The second conference was held at Pinellas Technical College and focused on trades and high-paying career possibilities for those interested in certificate programs. This year’s conference was a mix of offerings.

Dreamfaith 2

Dreamfaith has continued to bring African-American achievers into the community to inspire a new generation.

The 2015 Dream Big initiative brought a summer speaker’s series with Edouardo Jordan, who became the first African-American chef to grace the cover of Food & Wine Magazine. Jourdan even cooked a meal for youth at Childs Park. Judge Patrice Moore, the first African-American female to serve as Circuit Court Judge in Pinellas County was another speaker, among others.

This year’s conference speaker was Sarasota native, Hillsborough County assistant principal and award-winning scholar India White, who was grateful she could come back to the Dreamfaith Foundation and share her story.

Growing up in a low-income house with 10 children, she experienced the impacts of alcoholism, physical and emotional abuse and homelessness at an early age. But hard work and having the support of a mentor enabled her to excel in school, and attain a Gates Millennium scholarship and other awards along the way.

“I was able to go from a homeless shelter to a college dorm overnight,” shared White, whose hardships and struggles make her passionate about Dreamfaith.

“Programs like this are great because they help kids with their needs. It was having support that made all the difference in the world.”

White wanted to remind the youth that while people may look at her and only see her successes, everyone has something they struggle with.

“We all have a story; we’ve all been through something. You can still make it.”

Dreamfaith still needs support to continue its mission. Thompson said current funding comes from t-shirt sales, donations from the community and his pocket. The cost to do the conference was more than $10,000. None of that came from grants or from the city – but he hopes to change that.

In the meantime, Dreamfaith will continue building the St. Pete Strong brand.

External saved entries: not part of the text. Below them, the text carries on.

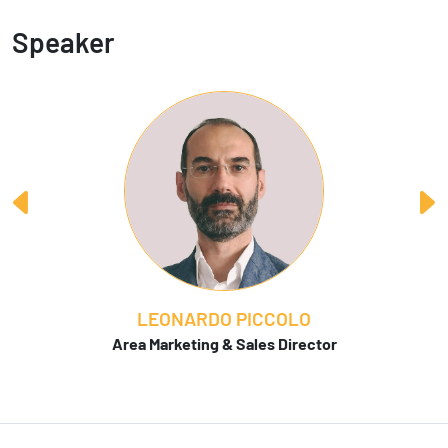
Speaker
Consulente e responsabile marketing, Leonardo
innata
vanta una pluriennale esperienza, nonché un’
. Supporta le
e vera passione per il Marketing
imprese con un approccio improntato alla
strategia aziendale
e di una
definizione del brand
costruite sul vissuto e sulla personalità del cliente.
LEONARDO PICCOLO
Area Marketing & Sales Director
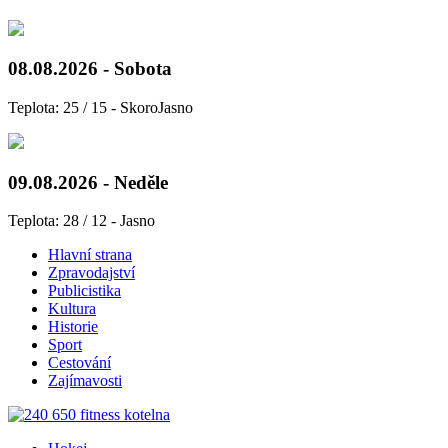
08.08.2026 - Sobota
Teplota: 25 / 15 - SkoroJasno
09.08.2026 - Neděle
Teplota: 28 / 12 - Jasno
Hlavní strana
Zpravodajství
Publicistika
Kultura
Historie
Sport
Cestování
Zajímavosti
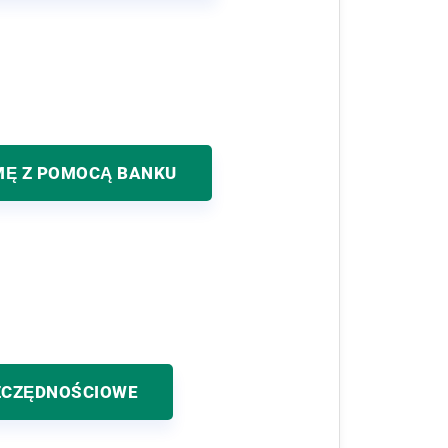
MĘ Z POMOCĄ BANKU
ZCZĘDNOŚCIOWE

“The whole theme is, you’re St. Pete Strong because you’re creative, you’re intelligent, you have drive, you’re passionate—all these gifts that students have, that are not really tugged out of them. We’re trying to extract that from their passions and say, ‘how do we connect that to something that’s going to propel them to their future? How do we give them that guiding North Star?’”

And while Thompson wants Dreamfaith to propel youth to carry out their biggest dreams, he’s looking for their efforts to offer concrete results for their young charges.

“We have this motto: if it doesn’t work, we’re not doing it. If it’s not making an impact, we won’t do it. Because the whole focus is changing lives of this next generation.”